There is one other ancient ecclesiastical foundation in the neighbourhood of Wimborne, about a quarter of a mile from the town on the road to Blandford. It is now an almshouse, where three poor married couples, three poor single men, and the same number of unmarried women, are maintained; but its original purpose was to relieve only such of the poor as were suffering from leprosy. It is generally said to have been founded by John of Gaunt, and so to have been another connection between that family and Wimborne. There is, it may be said, an old kitchen at Canford which is still called “John of Gaunt’s Kitchen”; whether he had anything to do with the building of the kitchen or the endowment of the Lazar-house we do not know, but it is certain that he did not found the latter, for, in the reign of King John, Hugo of Lingiveria gave to it an acre of land, and in 1282 the Bishop of Exeter gave an indulgence to any who would contribute to its support. A deed of the date of Henry VIII. refers to a Bull of Innocent IV., dated 1245, in which this hospital is mentioned. Various gifts of land, vestments, plate, etc., were bestowed on the hospital, to which a small chapel dedicated to St. Margaret and St. Anthony is attached. A chantry was founded here by one John Redcoddes, in order that a priest might daily say masses for his soul’s welfare. The chapel, the architecture of which shows that it was originally built in the thirteenth century, still stands, and is fitted up for service. Hither once a week one of the clergy comes from the Minster to conduct a service, which the almshouse people attend.

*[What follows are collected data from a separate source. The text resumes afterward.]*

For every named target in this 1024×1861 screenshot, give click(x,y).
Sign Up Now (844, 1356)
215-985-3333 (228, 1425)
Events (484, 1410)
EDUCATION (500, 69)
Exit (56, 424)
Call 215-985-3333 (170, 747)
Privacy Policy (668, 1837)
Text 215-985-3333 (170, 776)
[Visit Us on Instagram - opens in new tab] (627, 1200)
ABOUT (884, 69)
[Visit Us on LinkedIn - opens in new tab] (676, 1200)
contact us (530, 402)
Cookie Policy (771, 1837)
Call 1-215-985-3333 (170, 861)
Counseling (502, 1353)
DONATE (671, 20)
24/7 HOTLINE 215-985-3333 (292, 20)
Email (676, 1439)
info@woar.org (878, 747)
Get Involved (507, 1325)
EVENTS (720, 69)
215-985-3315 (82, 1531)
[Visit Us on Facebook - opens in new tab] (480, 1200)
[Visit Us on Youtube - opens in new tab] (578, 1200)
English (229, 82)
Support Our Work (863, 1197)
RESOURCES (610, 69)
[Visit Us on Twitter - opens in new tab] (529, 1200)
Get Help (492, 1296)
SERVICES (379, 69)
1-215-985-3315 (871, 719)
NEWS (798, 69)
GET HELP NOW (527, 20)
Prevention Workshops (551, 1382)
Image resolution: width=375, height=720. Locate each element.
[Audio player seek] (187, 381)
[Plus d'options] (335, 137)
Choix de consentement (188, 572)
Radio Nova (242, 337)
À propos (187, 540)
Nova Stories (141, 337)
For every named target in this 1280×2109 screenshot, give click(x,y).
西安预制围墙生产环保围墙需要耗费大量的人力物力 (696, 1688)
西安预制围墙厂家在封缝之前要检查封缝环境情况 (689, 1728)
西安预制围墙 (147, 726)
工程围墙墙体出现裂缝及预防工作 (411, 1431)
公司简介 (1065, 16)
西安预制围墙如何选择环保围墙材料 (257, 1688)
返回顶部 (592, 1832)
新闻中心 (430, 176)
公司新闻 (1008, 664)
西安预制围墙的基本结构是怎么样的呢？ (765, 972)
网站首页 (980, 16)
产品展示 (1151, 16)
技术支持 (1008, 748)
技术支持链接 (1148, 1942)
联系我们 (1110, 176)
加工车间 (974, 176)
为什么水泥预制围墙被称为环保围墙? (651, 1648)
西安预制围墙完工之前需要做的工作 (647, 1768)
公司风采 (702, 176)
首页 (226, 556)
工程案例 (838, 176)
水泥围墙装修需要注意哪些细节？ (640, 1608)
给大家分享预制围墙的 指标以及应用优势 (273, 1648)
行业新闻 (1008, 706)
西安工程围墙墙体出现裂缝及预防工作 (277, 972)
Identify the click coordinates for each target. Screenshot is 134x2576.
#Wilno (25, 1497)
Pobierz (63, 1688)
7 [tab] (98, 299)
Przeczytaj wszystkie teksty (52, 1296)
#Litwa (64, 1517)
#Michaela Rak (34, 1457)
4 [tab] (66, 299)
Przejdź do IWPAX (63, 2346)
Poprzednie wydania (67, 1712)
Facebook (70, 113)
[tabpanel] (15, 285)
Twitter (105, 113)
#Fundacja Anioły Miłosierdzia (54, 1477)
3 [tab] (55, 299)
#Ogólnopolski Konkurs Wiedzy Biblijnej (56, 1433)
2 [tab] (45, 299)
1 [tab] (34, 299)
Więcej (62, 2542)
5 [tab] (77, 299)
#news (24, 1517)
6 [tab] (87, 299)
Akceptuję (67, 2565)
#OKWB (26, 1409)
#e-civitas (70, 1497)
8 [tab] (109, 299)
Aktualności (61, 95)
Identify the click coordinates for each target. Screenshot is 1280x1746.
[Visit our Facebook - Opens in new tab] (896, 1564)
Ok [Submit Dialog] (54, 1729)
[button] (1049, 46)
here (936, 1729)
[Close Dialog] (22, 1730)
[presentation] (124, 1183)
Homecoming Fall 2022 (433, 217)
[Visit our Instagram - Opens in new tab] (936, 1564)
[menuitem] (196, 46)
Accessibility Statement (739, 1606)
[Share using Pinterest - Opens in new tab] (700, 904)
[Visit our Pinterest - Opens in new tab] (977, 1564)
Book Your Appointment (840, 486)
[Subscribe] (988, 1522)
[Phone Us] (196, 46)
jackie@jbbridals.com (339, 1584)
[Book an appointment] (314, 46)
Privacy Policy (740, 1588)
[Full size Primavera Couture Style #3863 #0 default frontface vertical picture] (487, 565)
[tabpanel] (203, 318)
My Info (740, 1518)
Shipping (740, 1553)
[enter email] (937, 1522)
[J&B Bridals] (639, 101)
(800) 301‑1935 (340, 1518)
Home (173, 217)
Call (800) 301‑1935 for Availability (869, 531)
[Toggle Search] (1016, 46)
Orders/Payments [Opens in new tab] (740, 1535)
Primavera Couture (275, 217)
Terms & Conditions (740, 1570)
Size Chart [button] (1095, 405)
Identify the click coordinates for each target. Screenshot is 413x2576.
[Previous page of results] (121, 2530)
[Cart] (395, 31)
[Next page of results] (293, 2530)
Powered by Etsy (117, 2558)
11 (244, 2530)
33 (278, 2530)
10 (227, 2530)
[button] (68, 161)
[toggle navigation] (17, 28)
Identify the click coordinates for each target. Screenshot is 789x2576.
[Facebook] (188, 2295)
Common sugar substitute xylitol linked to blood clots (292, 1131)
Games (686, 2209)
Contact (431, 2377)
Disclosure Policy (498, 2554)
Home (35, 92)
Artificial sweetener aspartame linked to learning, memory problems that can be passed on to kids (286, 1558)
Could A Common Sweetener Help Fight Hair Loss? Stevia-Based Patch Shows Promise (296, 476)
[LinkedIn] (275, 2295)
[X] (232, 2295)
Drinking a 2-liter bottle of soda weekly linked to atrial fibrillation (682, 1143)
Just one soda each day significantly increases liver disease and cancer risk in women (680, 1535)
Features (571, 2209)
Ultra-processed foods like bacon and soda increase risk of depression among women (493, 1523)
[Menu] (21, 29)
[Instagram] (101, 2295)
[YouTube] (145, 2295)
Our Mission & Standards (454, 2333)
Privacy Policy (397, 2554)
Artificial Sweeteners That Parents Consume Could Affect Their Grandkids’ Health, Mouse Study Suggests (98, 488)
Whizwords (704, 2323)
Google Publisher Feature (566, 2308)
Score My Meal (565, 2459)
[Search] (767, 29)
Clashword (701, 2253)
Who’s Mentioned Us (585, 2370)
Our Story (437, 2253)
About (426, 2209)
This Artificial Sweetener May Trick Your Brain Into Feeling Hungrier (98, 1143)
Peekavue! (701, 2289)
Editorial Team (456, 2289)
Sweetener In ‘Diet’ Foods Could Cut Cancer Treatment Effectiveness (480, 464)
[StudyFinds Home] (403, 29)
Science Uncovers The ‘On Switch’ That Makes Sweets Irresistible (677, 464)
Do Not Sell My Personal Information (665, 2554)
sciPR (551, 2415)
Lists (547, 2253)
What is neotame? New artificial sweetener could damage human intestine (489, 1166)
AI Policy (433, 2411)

Other than the buildings already mentioned, there is little mediæval work to be seen in Wimborne. The old Free Grammar School buildings have given place to modern ones erected in 1851, and the school is now managed by a governing body appointed under a scheme drawn up by the Charity Commissioners. So “the old order changeth, giving place to the new”; but, seen from far or near, the two-towered Minster, with its parti-coloured walls of deep red and drab stone, rises grand and old amid its modern surroundings—a noble memorial of the mediæval builder’s art.
FORD ABBEY
By Sidney Heath
ARIOUS authorities agree with Camden in stating that Ford Abbey (originally in Devon, but now included in the county of Dorset), near Chard, was founded in the year 1140, for Cistercian monks, by Adeliza, daughter of Baldwin de Brioniis, and a grand-niece of William the Conqueror. The circumstances of its origin are interesting and romantic. It appears that Adeliza’s brother, Richard of Okehampton, had given, in 1133, certain lands at Brightley, within his barony, to an Abbey of the Cistercian Order, and had secured twelve monks to dwell therein from Gilbert, Abbot of Waverley, in Surrey. This small community remained at Brightley for five years, when they, “by reason of great want and barrenness, could abide there no longer,” and commenced a return journey to their original home in Surrey. On their way they passed through Thorncombe, the parish wherein Ford is situated, where they encountered Adeliza, who, hearing with great regret of the failure of her brother’s enterprise, exclaimed: “Behold my manor where you now are, which is very fruitful and well wooded, which I give you for ever in exchange for your barren lands at Brightley, together with the mansion-house and other houses. Stay there until a more convenient monastery may be built for you upon some other part of the estate.” The site selected by the monks for the erection of the Abbey was in a valley, on the left bank of the river Axe, at a place called, according to Leland, “Hertbath” (balneum cervorum), and which, from its nearness to a ford crossing the river at this spot, subsequently became known as Ford.
Such is the accepted origin of the splendid pile of buildings which sprang up in this fertile and sequestered valley in 1148, and which still, notwithstanding the pillage at its dissolution, and its many structural alterations, commands our admiration and our attention; although, if we except some small portion of what is known as “the chapel,” at the eastern end of the south front, nothing now remains of the original foundation erected by the pious Adeliza.
The original purpose of this ancient part of the building, known as “the chapel,” is somewhat obscure. It has been commonly regarded as that portion of the religious house which its name indicates, and as being the burial-place of its founder and other benefactors. Dr. Oliver, however, in the supplement to his Monasticon, speaks of it as the “Chapter House”—a likely suggestion. In his Memoir of Thomas Chard, D.D., Dr. J. H. Pring writes:
That except in the deed of surrender, and a short reference made to it by Hearne, I have not been able to discover the slightest notice of “the Church of the Blessed Virgin Mary of Ford” in any of the numerous accounts which have been given of the abbey; though when we read of frequent interments, some on the north, others on the south side of the choir—others, such as that of Robert Courtenay, who, we are told, was buried on the 28th July, 1242, in the chancel, before the high altar, under a stately monument exhibiting the figure of an armed knight—there can be little doubt, I think, that these took place, not in what is now known as the Chapel, but in the Abbey Church, which stood at the east end of the abbey, about two hundred feet above the chapel.